Material provided –
╭──

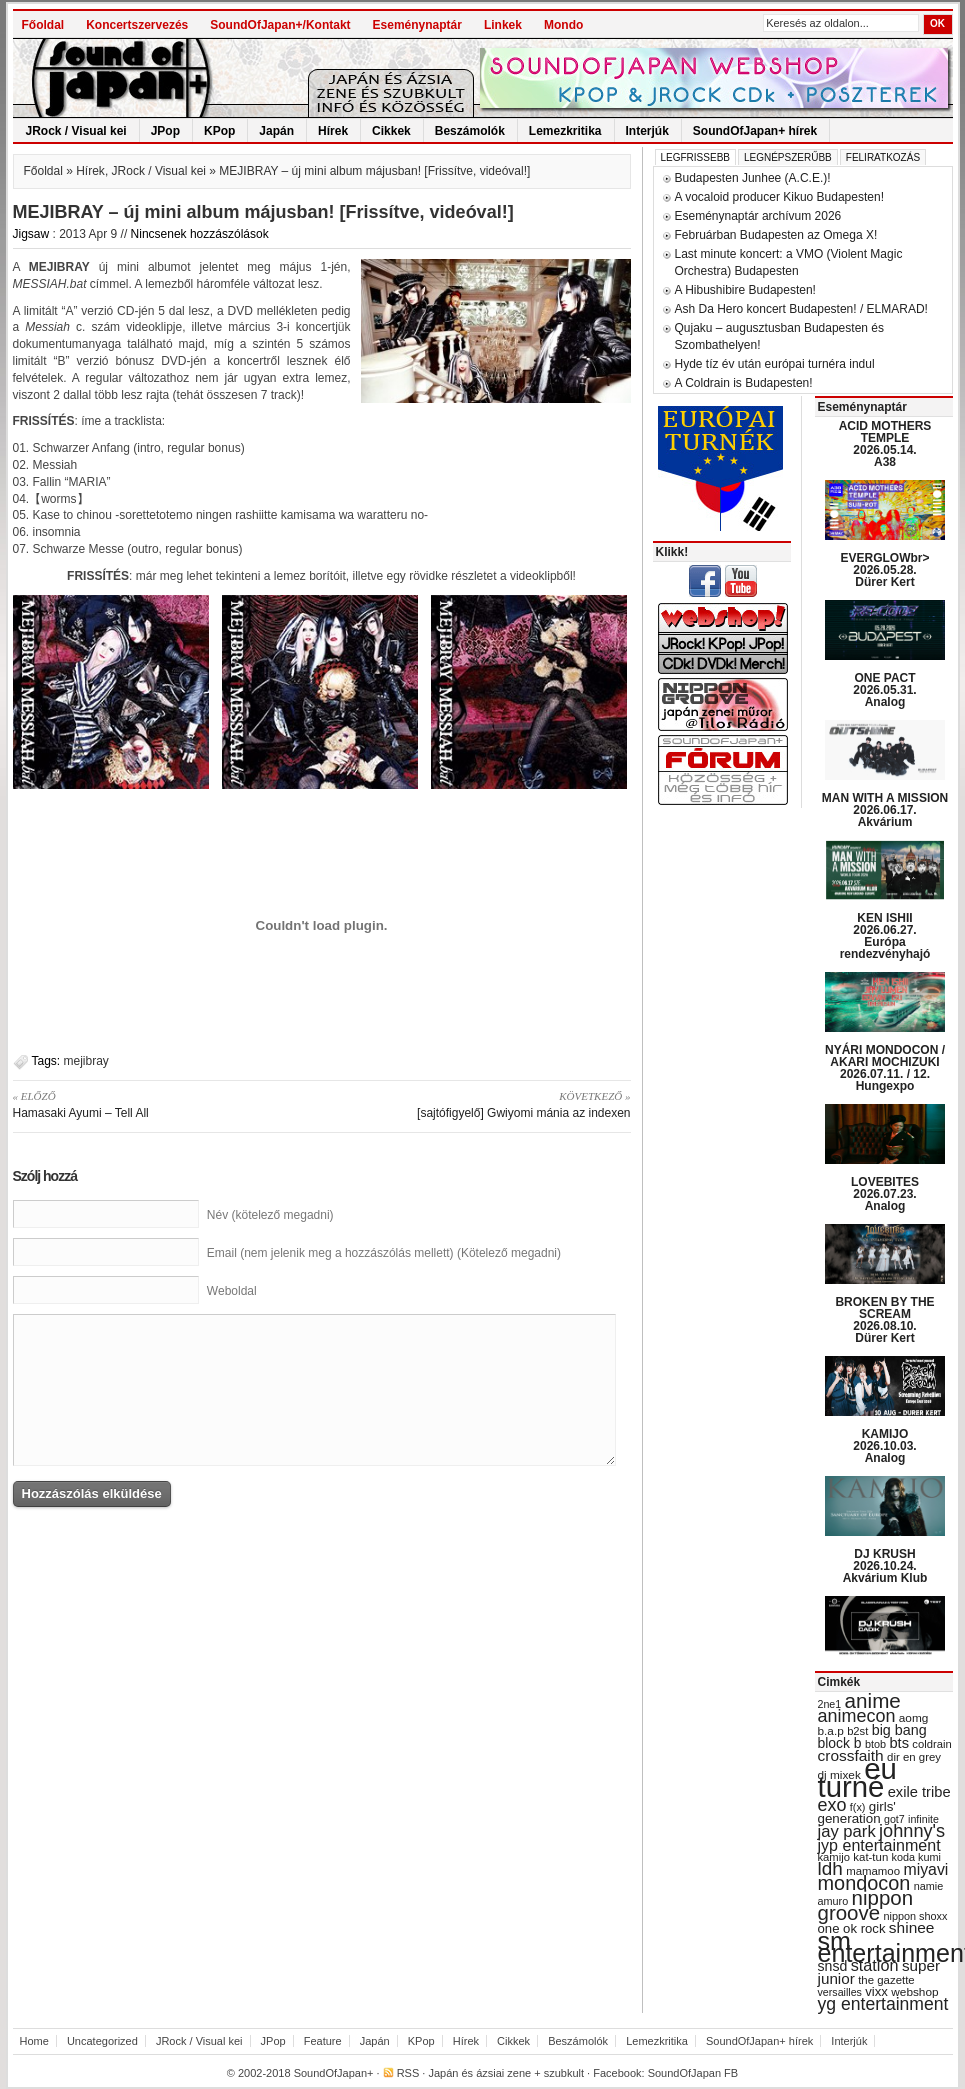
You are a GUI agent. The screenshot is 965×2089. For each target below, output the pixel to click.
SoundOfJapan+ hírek (755, 131)
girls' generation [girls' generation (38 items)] (857, 1812)
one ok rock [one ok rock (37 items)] (852, 1928)
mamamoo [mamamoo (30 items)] (873, 1871)
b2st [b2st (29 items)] (857, 1731)
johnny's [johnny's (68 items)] (912, 1831)
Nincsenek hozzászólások (200, 234)
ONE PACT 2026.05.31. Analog (884, 690)
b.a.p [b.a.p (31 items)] (831, 1731)
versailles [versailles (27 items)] (840, 1992)
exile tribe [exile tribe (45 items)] (919, 1792)
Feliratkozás (883, 157)
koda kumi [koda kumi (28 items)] (916, 1857)
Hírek (333, 131)
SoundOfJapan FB (693, 2073)
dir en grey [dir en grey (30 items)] (914, 1757)
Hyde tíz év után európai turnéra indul (775, 364)
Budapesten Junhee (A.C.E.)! (753, 178)
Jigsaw (31, 234)
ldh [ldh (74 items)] (830, 1868)
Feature (323, 2041)
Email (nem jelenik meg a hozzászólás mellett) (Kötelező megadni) (384, 1253)
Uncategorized (102, 2041)
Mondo (563, 25)
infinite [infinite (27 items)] (923, 1819)
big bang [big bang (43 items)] (899, 1730)
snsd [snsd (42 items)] (833, 1966)
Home (34, 2041)
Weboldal (232, 1291)
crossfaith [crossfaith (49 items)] (851, 1755)
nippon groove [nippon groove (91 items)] (866, 1905)
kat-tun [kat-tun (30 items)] (870, 1857)
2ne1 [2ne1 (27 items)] (830, 1704)
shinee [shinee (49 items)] (912, 1927)
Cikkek (391, 131)
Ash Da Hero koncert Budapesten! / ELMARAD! (801, 309)
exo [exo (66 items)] (832, 1805)
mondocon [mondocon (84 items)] (864, 1883)
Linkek (503, 25)
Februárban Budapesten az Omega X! (776, 235)
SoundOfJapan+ (334, 2073)
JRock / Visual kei (76, 131)
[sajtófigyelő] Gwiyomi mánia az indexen (483, 1104)
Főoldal (43, 25)
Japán (276, 131)
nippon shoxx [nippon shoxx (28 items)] (915, 1916)
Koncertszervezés (137, 25)
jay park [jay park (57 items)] (847, 1831)
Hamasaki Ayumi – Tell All (160, 1104)
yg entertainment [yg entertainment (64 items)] (883, 2004)
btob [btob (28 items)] (875, 1744)
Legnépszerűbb (788, 157)
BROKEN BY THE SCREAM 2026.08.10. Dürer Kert (884, 1320)
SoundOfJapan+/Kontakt (280, 25)
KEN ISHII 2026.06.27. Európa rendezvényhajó (885, 936)
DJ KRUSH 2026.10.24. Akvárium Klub (885, 1566)
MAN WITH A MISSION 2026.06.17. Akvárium (885, 810)
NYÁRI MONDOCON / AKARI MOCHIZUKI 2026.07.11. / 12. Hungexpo (885, 1068)
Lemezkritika (565, 131)
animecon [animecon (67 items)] (857, 1716)
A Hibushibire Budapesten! (745, 290)
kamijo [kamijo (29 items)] (834, 1857)
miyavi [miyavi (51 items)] (925, 1869)
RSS (408, 2073)
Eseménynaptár (417, 25)
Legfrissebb (695, 157)
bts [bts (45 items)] (899, 1743)
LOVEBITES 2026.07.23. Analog (885, 1194)
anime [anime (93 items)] (873, 1700)
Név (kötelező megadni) (270, 1215)
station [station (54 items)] (875, 1965)
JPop (165, 131)
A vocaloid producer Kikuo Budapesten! (779, 197)
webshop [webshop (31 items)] (914, 1992)
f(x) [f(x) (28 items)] (858, 1807)
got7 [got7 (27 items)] (894, 1819)
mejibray (86, 1061)
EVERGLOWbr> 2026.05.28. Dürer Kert (884, 570)
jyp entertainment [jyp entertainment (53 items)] (879, 1845)
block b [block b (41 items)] (840, 1743)
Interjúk (647, 131)
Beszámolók (470, 131)
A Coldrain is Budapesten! (744, 383)
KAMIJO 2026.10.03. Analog (884, 1446)
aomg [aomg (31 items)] (914, 1718)
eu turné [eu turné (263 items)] (857, 1777)
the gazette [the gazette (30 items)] (886, 1980)
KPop (219, 131)
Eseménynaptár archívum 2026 (758, 216)
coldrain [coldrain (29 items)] (931, 1744)
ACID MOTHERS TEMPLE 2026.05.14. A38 (885, 444)
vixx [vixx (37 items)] (876, 1991)
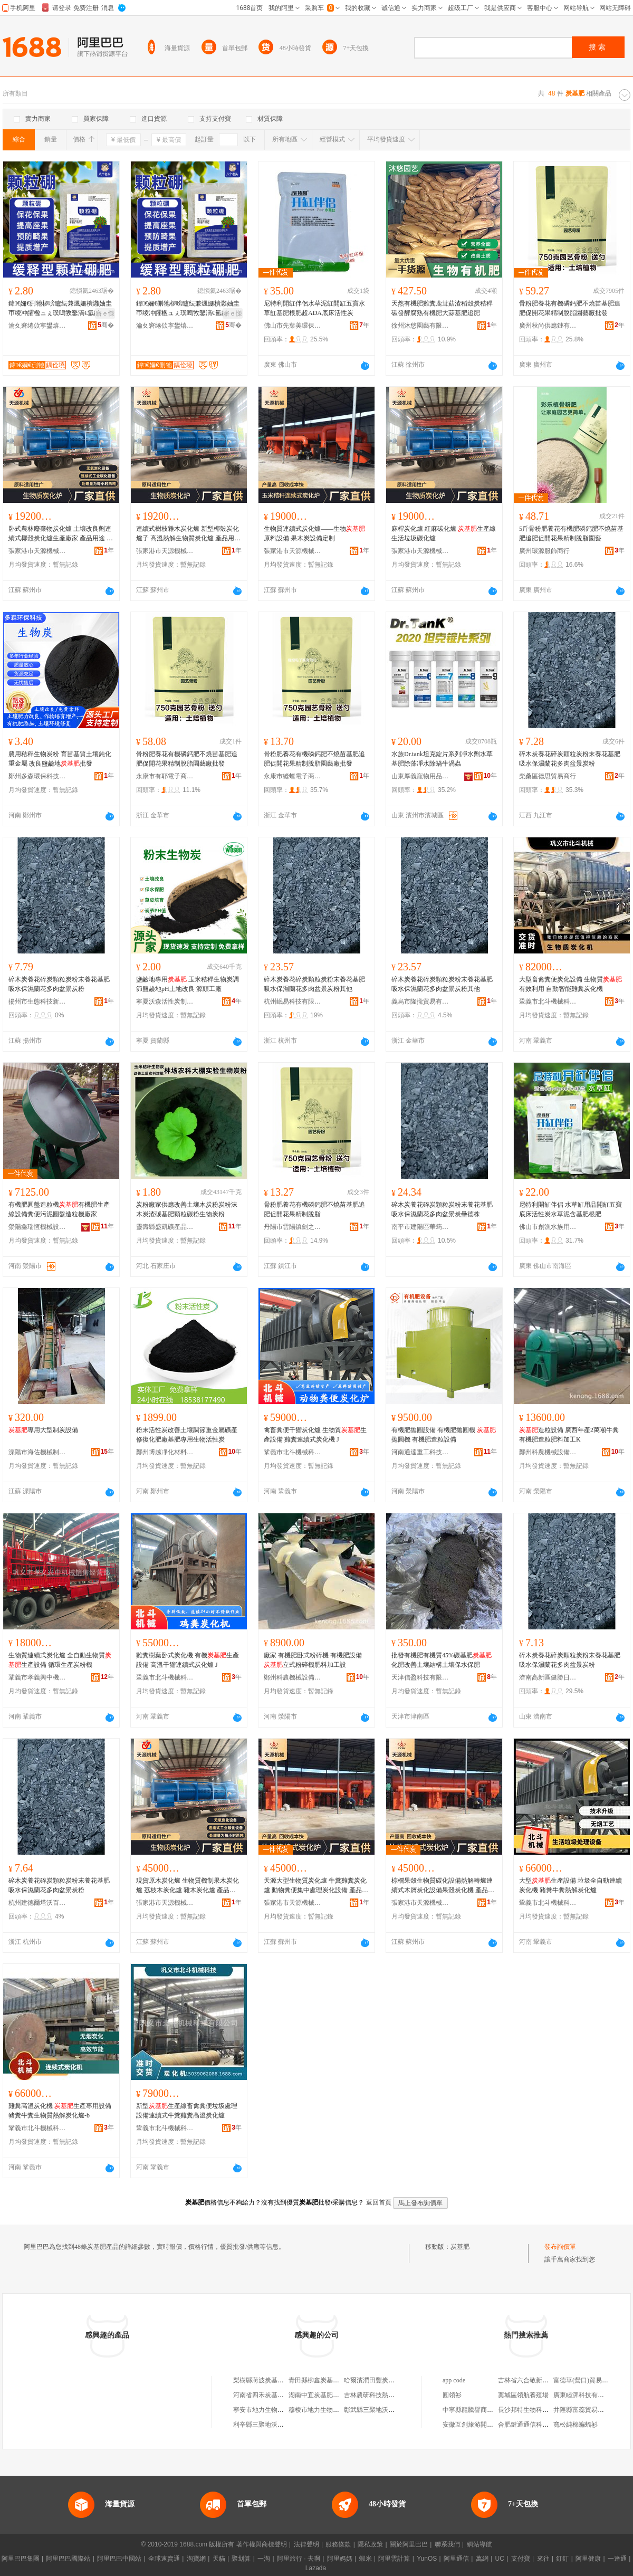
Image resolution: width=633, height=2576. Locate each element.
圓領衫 (452, 2395)
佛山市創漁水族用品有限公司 (548, 1226)
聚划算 (241, 2558)
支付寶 (520, 2558)
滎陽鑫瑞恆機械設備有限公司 (37, 1226)
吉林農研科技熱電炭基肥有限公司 (391, 2395)
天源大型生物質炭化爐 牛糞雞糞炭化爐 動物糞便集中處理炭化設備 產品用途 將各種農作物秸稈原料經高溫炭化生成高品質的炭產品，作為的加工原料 (316, 1886)
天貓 (219, 2558)
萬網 (482, 2558)
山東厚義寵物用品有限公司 (420, 776)
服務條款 (338, 2544)
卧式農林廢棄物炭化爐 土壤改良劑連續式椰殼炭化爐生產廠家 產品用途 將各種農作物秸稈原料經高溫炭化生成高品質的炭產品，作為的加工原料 (60, 534)
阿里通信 (456, 2558)
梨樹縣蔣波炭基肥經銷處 (268, 2380)
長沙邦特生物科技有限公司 (536, 2409)
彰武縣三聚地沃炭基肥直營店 (385, 2409)
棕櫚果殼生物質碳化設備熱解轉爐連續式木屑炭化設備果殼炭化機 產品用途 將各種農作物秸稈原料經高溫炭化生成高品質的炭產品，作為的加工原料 (442, 1886)
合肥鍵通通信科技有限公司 (536, 2424)
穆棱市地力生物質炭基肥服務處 (333, 2409)
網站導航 (479, 2544)
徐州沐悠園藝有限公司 (420, 325)
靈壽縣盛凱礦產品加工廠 (165, 1226)
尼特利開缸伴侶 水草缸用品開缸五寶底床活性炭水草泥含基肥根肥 (570, 1209)
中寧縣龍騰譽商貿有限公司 (481, 2409)
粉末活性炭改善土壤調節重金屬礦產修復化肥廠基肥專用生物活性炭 (186, 1434)
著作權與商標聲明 (261, 2544)
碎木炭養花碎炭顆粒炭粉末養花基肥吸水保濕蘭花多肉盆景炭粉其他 (314, 984)
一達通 (617, 2558)
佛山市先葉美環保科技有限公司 (293, 325)
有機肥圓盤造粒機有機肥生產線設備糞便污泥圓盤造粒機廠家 (59, 1209)
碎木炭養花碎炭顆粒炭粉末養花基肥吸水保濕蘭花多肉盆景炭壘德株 (442, 1209)
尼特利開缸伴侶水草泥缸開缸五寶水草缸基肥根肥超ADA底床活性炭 (314, 308)
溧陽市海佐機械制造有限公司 (37, 1452)
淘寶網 (196, 2558)
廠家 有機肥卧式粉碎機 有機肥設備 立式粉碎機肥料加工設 (313, 1660)
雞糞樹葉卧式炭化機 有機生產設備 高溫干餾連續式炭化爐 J (187, 1660)
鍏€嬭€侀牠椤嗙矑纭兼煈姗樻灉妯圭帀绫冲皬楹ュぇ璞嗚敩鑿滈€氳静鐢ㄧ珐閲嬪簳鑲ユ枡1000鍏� (60, 309)
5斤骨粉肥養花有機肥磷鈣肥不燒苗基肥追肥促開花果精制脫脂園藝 (571, 533)
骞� (106, 325)
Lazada (315, 2568)
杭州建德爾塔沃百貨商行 (37, 1902)
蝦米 (365, 2558)
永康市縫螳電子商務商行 (293, 776)
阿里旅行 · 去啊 (298, 2558)
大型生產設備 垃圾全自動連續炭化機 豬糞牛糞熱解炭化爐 (570, 1885)
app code (454, 2380)
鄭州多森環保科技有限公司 (37, 776)
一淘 (263, 2558)
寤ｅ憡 (104, 313)
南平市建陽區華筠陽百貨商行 (420, 1226)
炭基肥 (459, 2246)
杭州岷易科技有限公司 (293, 1001)
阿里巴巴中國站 (119, 2558)
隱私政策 (370, 2544)
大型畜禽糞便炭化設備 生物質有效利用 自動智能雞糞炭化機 (570, 984)
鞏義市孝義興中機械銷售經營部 (37, 1677)
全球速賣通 (164, 2558)
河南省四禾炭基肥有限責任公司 (277, 2395)
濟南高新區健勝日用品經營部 (548, 1677)
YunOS (427, 2558)
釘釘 (562, 2558)
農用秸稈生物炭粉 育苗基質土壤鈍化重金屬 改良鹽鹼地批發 (59, 758)
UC (499, 2558)
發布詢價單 (560, 2246)
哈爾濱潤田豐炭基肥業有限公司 (388, 2380)
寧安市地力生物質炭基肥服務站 (277, 2409)
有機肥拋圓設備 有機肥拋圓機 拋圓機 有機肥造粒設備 (443, 1434)
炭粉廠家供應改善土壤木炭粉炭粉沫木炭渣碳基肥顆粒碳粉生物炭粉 (186, 1209)
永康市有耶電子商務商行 (165, 776)
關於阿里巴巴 (409, 2544)
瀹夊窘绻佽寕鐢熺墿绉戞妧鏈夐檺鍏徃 (37, 325)
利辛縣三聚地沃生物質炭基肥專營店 (283, 2424)
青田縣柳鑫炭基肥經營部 (323, 2380)
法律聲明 (306, 2544)
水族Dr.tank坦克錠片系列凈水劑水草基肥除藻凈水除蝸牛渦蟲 (442, 758)
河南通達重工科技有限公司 (420, 1452)
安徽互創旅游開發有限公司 (481, 2424)
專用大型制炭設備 (43, 1430)
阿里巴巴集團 (21, 2558)
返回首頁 (378, 2202)
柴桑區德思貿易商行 (547, 776)
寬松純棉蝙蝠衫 (575, 2424)
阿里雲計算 (394, 2558)
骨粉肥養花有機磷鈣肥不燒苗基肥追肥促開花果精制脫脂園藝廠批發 (569, 308)
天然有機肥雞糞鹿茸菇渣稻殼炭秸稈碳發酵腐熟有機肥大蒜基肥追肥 (442, 308)
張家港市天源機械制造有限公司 (37, 551)
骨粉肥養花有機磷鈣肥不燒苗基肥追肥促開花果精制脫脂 (314, 1209)
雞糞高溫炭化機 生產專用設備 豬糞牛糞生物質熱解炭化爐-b (59, 2110)
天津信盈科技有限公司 (420, 1677)
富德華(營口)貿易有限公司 (590, 2380)
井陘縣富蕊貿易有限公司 (588, 2409)
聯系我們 (447, 2544)
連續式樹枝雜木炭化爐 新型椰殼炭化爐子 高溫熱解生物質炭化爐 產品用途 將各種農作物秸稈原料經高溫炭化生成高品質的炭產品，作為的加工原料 (188, 534)
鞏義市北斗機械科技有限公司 (548, 1001)
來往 (543, 2558)
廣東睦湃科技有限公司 (585, 2395)
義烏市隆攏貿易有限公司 (420, 1001)
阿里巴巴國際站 (68, 2558)
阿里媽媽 (339, 2558)
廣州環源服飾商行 (544, 551)
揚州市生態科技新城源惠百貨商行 (37, 1001)
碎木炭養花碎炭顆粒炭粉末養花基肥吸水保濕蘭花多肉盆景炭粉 (569, 758)
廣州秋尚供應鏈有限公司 (548, 325)
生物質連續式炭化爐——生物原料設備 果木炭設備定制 (314, 533)
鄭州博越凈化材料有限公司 (165, 1452)
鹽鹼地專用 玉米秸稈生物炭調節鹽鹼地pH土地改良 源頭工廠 (187, 984)
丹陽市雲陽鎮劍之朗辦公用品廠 (293, 1226)
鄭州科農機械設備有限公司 (548, 1452)
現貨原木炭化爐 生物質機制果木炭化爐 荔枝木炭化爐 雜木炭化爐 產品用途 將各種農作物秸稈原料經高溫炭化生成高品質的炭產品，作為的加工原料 (187, 1886)
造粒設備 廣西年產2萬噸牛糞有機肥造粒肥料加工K (569, 1434)
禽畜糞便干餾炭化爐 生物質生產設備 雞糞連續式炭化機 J (315, 1434)
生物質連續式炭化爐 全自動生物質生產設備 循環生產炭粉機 (59, 1660)
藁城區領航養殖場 (523, 2395)
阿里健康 (588, 2558)
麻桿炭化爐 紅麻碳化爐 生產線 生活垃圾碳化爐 (443, 533)
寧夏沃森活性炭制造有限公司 (165, 1001)
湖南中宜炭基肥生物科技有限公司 (336, 2395)
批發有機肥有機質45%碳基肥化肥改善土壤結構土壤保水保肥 (441, 1660)
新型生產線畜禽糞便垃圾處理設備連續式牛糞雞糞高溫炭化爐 (186, 2110)
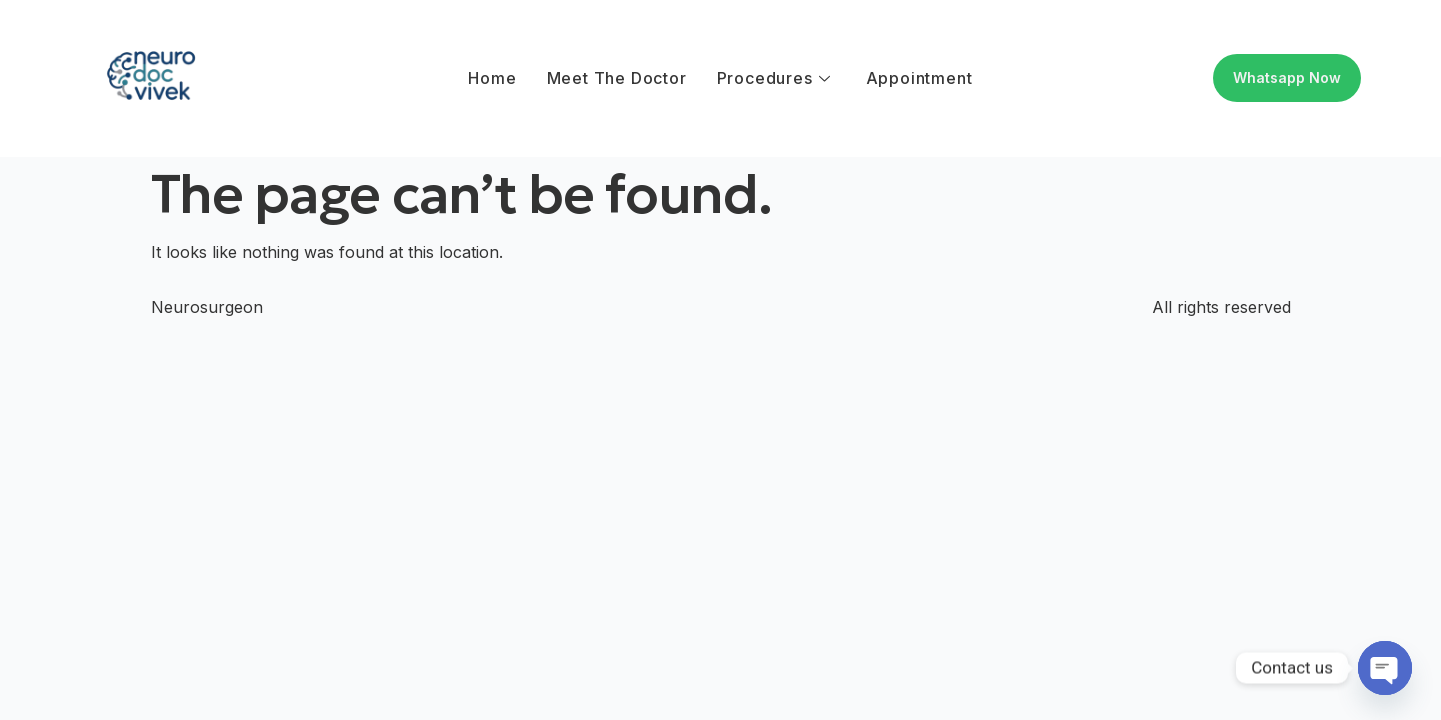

╰──

Brief – Please state how many lines in the records above hold the word "SoundOfJapan", giving only the number.

Your solution – 4